The series, DePaul says, is part of a “broad action plan” designed to address “issues” that they say “came to a tipping point” last spring, when DePaul students stormed the stage while conservative provocateur Milo Yiannopoulos was speaking, threatened his security and ultimately got him banned.
The school later prohibited conservative Ben Shapiro from speaking on campus because DePaul administration said he and Milo were threats to order.
They now say, though, that they’re committed to exposing DePaul students to a range of ideas, so they can “engage in a dialogue” about “race, free speech and hate speech” and the current political climate.
But so far, the lineup includes only solidly liberal speakers. The series will kick off with #BlackLivesMatter activist and Georgetown professor Michael Eric Dyson (who famously said that “whiteness is blindness”). Next will be Jeff Chang, Stanford professor and director of the schools “diversity in the arts” program. Then, a panel on “Inclusive Speech and Expression.”
There are a few less overtly progressive events, including a discussion with the chairman of the U.S. Commission of Civil Rights, and lunch with Professor Freeman Hrabowski, an advocate for minority participation in the sciences, but the slate couldn’t rightfully be called “diverse,” at least politically.
Not a single outspoken conservative is on the agenda, though there are several outspoken liberals.
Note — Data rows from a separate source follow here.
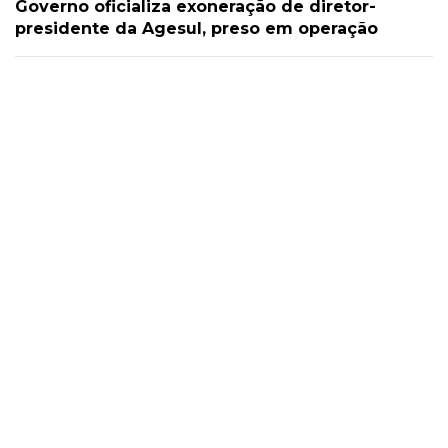
Governo oficializa exoneração de diretor-
presidente da Agesul, preso em operação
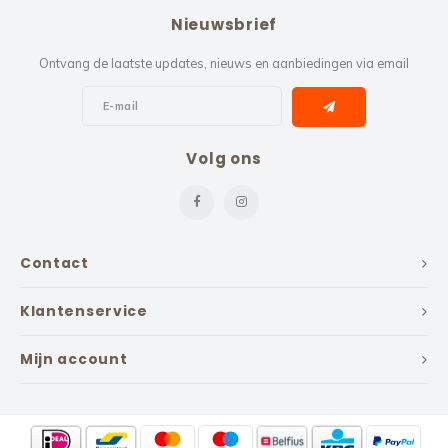
Nieuwsbrief
Ontvang de laatste updates, nieuws en aanbiedingen via email
Volg ons
Contact
Klantenservice
Mijn account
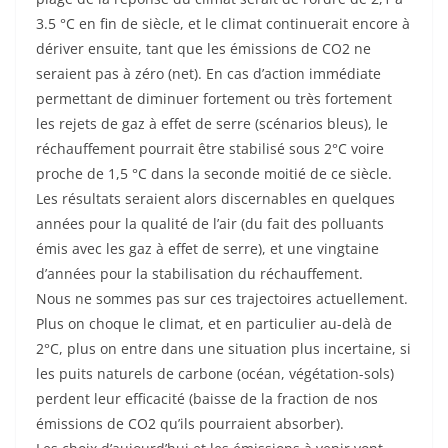
3.5 °C en fin de siècle, et le climat continuerait encore à
dériver ensuite, tant que les émissions de CO2 ne
seraient pas à zéro (net). En cas d’action immédiate
permettant de diminuer fortement ou très fortement
les rejets de gaz à effet de serre (scénarios bleus), le
réchauffement pourrait être stabilisé sous 2°C voire
proche de 1,5 °C dans la seconde moitié de ce siècle.
Les résultats seraient alors discernables en quelques
années pour la qualité de l’air (du fait des polluants
émis avec les gaz à effet de serre), et une vingtaine
d’années pour la stabilisation du réchauffement.
Nous ne sommes pas sur ces trajectoires actuellement.
Plus on choque le climat, et en particulier au-delà de
2°C, plus on entre dans une situation plus incertaine, si
les puits naturels de carbone (océan, végétation-sols)
perdent leur efficacité (baisse de la fraction de nos
émissions de CO2 qu’ils pourraient absorber).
No discussion on the slate is designed to confront DePaul students’ ideological prejudices, as exhibited towards Milo and Ben. In fact, not a single assigned speaker presents a true “opposing viewpoint” to #BlackLivesMatter’s activists.
DePaul’s Young Americans for Freedom chapter told Campus Reform that the speaker series simply reflects DePaul’s lack of interest in true diversity of thought.
Ben Shapiro, who is now banned from speaking on DePaul’s campus, wrote in an email statement that “DePaul’s own commitment to free speech extends only to quashing it if their students can’t control their reactions to ideas with which they disagree. Furthermore, for DePaul to host a series on race, when they simply allow the Black Lives Matter movement to run roughshod over opposing viewpoints, demonstrates that they’re liars as well as ideological fascists: They’re pretending that one side of the debate represents the entirety of the debate.”
DePaul says it will allow YAF and others to submit proposals for future speakers, but YAF believes it’s unlikely their proposals will be approved.